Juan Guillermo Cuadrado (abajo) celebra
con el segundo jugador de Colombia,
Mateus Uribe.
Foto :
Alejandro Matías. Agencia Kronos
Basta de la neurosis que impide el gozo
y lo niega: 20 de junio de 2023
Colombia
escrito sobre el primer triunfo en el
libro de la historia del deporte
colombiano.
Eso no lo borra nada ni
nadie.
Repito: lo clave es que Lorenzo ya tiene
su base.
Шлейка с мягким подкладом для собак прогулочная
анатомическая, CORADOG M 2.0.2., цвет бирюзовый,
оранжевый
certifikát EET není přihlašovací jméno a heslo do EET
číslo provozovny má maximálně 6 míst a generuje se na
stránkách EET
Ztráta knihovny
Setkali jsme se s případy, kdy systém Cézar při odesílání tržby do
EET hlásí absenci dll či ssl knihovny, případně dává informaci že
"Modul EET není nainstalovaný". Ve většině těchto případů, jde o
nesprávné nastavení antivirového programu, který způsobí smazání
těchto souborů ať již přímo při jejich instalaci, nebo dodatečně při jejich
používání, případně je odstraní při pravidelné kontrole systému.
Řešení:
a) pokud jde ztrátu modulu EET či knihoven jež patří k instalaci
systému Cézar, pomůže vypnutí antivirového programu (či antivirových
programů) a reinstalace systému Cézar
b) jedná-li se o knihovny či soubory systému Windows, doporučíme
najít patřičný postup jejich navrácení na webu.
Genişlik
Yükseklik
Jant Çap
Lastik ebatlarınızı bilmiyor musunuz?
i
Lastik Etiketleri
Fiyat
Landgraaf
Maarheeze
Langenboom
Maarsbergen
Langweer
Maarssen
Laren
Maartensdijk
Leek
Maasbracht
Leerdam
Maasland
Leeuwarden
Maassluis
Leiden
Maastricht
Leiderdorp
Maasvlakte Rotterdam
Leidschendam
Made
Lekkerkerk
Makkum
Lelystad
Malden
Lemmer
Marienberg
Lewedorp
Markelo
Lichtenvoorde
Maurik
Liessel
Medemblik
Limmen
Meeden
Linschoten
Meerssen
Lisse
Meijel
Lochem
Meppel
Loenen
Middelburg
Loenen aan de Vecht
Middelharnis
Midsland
☆ ☆ ☆
* TO DO
Write out all of the records above exactly as they appear.

* ANSWER BOX
Juan Guillermo Cuadrado (abajo) celebra
con el segundo jugador de Colombia,
Mateus Uribe.
Foto :
Alejandro Matías. Agencia Kronos
Basta de la neurosis que impide el gozo
y lo niega: 20 de junio de 2023
Colombia
escrito sobre el primer triunfo en el
libro de la historia del deporte
colombiano.
Eso no lo borra nada ni
nadie.
Repito: lo clave es que Lorenzo ya tiene
su base.
Шлейка с мягким подкладом для собак прогулочная
анатомическая, CORADOG M 2.0.2., цвет бирюзовый,
оранжевый
certifikát EET není přihlašovací jméno a heslo do EET
číslo provozovny má maximálně 6 míst a generuje se na
stránkách EET
Ztráta knihovny
Setkali jsme se s případy, kdy systém Cézar při odesílání tržby do
EET hlásí absenci dll či ssl knihovny, případně dává informaci že
"Modul EET není nainstalovaný". Ve většině těchto případů, jde o
nesprávné nastavení antivirového programu, který způsobí smazání
těchto souborů ať již přímo při jejich instalaci, nebo dodatečně při jejich
používání, případně je odstraní při pravidelné kontrole systému.
Řešení:
a) pokud jde ztrátu modulu EET či knihoven jež patří k instalaci
systému Cézar, pomůže vypnutí antivirového programu (či antivirových
programů) a reinstalace systému Cézar
b) jedná-li se o knihovny či soubory systému Windows, doporučíme
najít patřičný postup jejich navrácení na webu.
Genişlik
Yükseklik
Jant Çap
Lastik ebatlarınızı bilmiyor musunuz?
i
Lastik Etiketleri
Fiyat
Landgraaf
Maarheeze
Langenboom
Maarsbergen
Langweer
Maarssen
Laren
Maartensdijk
Leek
Maasbracht
Leerdam
Maasland
Leeuwarden
Maassluis
Leiden
Maastricht
Leiderdorp
Maasvlakte Rotterdam
Leidschendam
Made
Lekkerkerk
Makkum
Lelystad
Malden
Lemmer
Marienberg
Lewedorp
Markelo
Lichtenvoorde
Maurik
Liessel
Medemblik
Limmen
Meeden
Linschoten
Meerssen
Lisse
Meijel
Lochem
Meppel
Loenen
Middelburg
Loenen aan de Vecht
Middelharnis
Midsland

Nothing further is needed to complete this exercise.